Even if your pet joins you in her older years, there remain the past shadows of her previous life and lifestyle. Chances are her energy level will be less than younger pets, but behavioral issues may still pose challenges to your peacefulness together. Yet with time, perseverance, and patience in helping her learn her new lifestyle requirements with you, she’ll turn into your best friend–and usually in far less time than a younger pet can.
Babies can take a year or more to “fit in” and become devoted pals. Adolescents could take six months or more to learn, settle down, and not require exhausting observation and training. Oldsters may require only weeks or months to calm and contribute to your life. But finally, all will emerge into those “middle years” of life with you, however long or brief, wherein they are quality companions, best friends, and effortless contributors to your own quality of life.
The Good Years are the time when your dog is active but not infirm or crazy and uncontrollable–when she joyfully runs off on your walk, but happily returns when you call; when she can accompany you anywhere without the embarrassment of her peeing on your human friends’ carpet. The Good Years are the time when your cat no longer climbs drapes, shreds furniture, or sees your passing foot as prey–but is content to cuddle on your lap on a cold winter’s eve or sleep, softly purring, in the crook of your arm throughout the night.
The Good Years are the hallmark of your best times together–when your friends refer to you as “JaneandPuff” or “DickandFido.” Your pal is at your side when you need her, or waiting at home when you can’t be together–sleeping in the window, not tearing out door jams. This is the time of purely maintenance veterinary visits, long countryside walks, ball games in the yard, reading in the sun with a furry ball warming your thigh. These years may include tragedy, sadness, and loss for you, but there is always an adoring gaze, a comforting paw, or a tender wet kiss to comfort you. Changes in your own life are easier because there is consistency for you at home–the never-ending dependence of a loyal and devoted creature who never holds grudges, never passes judgment on your worthiness, never complains about your idiosyncrasies. Rather, your every return is guaranteed to be an insane welcome by wagging tails, whines, yowls, and leg rubs. What more could a human ask from life?

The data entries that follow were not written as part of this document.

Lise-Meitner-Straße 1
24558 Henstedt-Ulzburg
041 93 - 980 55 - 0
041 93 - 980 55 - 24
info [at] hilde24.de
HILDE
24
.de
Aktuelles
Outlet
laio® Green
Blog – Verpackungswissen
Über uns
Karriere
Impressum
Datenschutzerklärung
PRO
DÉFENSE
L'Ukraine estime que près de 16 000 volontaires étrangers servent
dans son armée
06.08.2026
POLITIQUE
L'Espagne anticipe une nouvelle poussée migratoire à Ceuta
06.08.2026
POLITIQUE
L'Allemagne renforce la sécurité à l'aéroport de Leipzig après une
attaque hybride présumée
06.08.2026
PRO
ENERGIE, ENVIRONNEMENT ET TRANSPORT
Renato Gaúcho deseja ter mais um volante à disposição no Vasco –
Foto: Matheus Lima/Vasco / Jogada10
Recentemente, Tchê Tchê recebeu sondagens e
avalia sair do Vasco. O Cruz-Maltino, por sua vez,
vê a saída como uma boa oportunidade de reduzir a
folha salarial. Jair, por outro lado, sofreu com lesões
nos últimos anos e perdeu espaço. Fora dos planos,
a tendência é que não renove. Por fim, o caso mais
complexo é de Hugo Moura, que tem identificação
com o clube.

The Good Years are brief–possibly longer with cats than dogs–but I call your attention to them with this article to say,
“Pay attention! Slow down! Appreciate these sweet, golden, and all too temporary times.
As humans, we establish a life of flying through each day, month, year, indeed, our entire lives–without looking at what blurs of beauty we’re racing past. The most beautiful of these blurring blips in time are our pets and our relationships with them. Don’t wake up one morning to a seizing dog or a kidney failing cat and wonder where the time went. BE AWARE.

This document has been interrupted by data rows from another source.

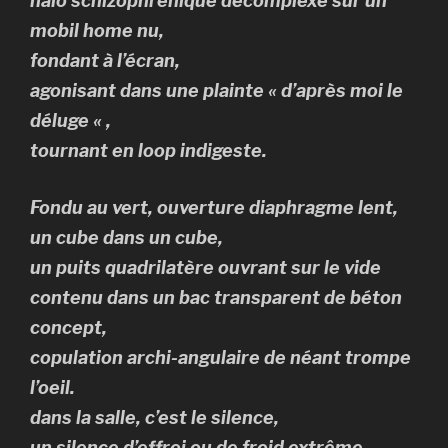
halo schizophrénique décomplexé sur un
mobil home nu,
fondant à l’écran,
agonisant dans une plainte « d’après moi le
déluge « ,
tournant en loop indigeste.
Fondu au vert, ouverture diaphragme lent,
un cube dans un cube,
un puits quadrilatère ouvrant sur le vide
contenu dans un bac transparent de béton
concept,
copulation archi-angulaire de néant trompe
l’oeil.
dans la salle, c’est le silence,
un silence d’effroi ou de froid extrême,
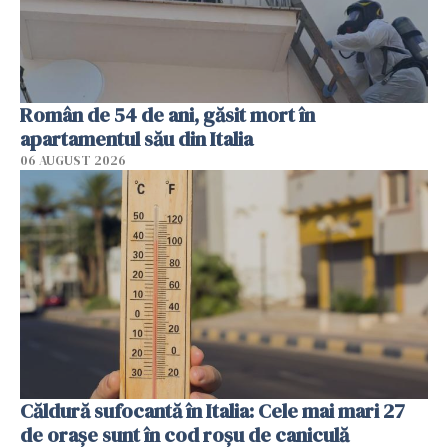
Român de 54 de ani, găsit mort în
apartamentul său din Italia
06 AUGUST 2026
Căldură sufocantă în Italia: Cele mai mari 27
de orașe sunt în cod roșu de caniculă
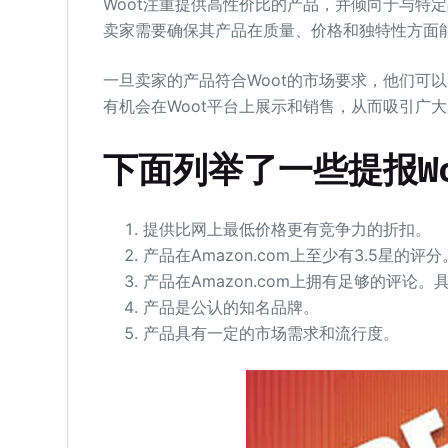
Woot注重提供高性价比的产品，并倾向于与特
卖家需要确保其产品在质量、价格和独特性方面能
一旦卖家的产品符合Woot的市场要求，他们可
有机会在Woot平台上展示和销售，从而吸引广
下面列举了一些
提报
W
提供比网上最低价格更有竞争力的折扣。
产品在Amazon.com上至少有3.5星的评分
产品在Amazon.com上拥有足够的评
产品是公认的知名品牌。
产品具有一定的市场需求和流行度。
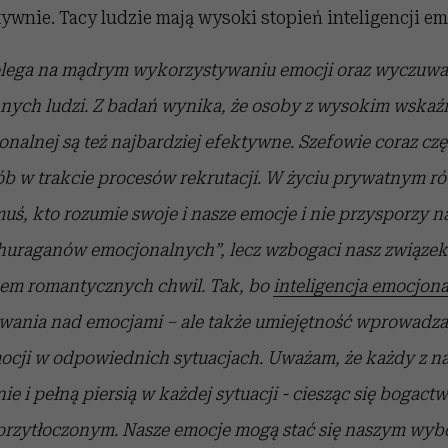
tywnie. Tacy ludzie mają wysoki stopień inteligencji em
olega na mądrym wykorzystywaniu emocji oraz wyczuwa
nych ludzi. Z badań wynika, że osoby z wysokim wskaź
onalnej są też najbardziej efektywne. Szefowie coraz czę
ób w trakcie procesów rekrutacji. W życiu prywatnym ró
muś, kto rozumie swoje i nasze emocje i nie przysporzy 
huraganów emocjonalnych”, lecz wzbogaci nasz związek
nem romantycznych chwil. Tak, bo
inteligencja emocjon
wania nad emocjami – ale także umiejętność wprowadza
cji w odpowiednich sytuacjach. Uważam, że każdy z na
e i pełną piersią w każdej sytuacji - ciesząc się bogact
 przytłoczonym. Nasze emocje mogą stać się naszym wy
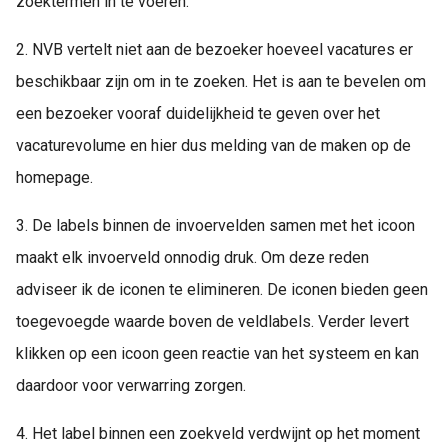
zoektermen in te voeren.
2. NVB vertelt niet aan de bezoeker hoeveel vacatures er
beschikbaar zijn om in te zoeken. Het is aan te bevelen om
een bezoeker vooraf duidelijkheid te geven over het
vacaturevolume en hier dus melding van de maken op de
homepage.
3. De labels binnen de invoervelden samen met het icoon
maakt elk invoerveld onnodig druk. Om deze reden
adviseer ik de iconen te elimineren. De iconen bieden geen
toegevoegde waarde boven de veldlabels. Verder levert
klikken op een icoon geen reactie van het systeem en kan
daardoor voor verwarring zorgen.
4. Het label binnen een zoekveld verdwijnt op het moment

The good years may be upon you now. Don’t ignore them or let them slip away without fulling savoring each minute with the little life that is dependent on your care, devotion, and attention; the little life that has made you the center of her universe, her heart, and her soul.
The Good Years are for you–the time your pet is best able to give herself to you. Don’t throw that precious gift away in the maddening rush of human distraction, ridiculous technology, and false priorities. The simple little creature who makes you her whole world deserves better.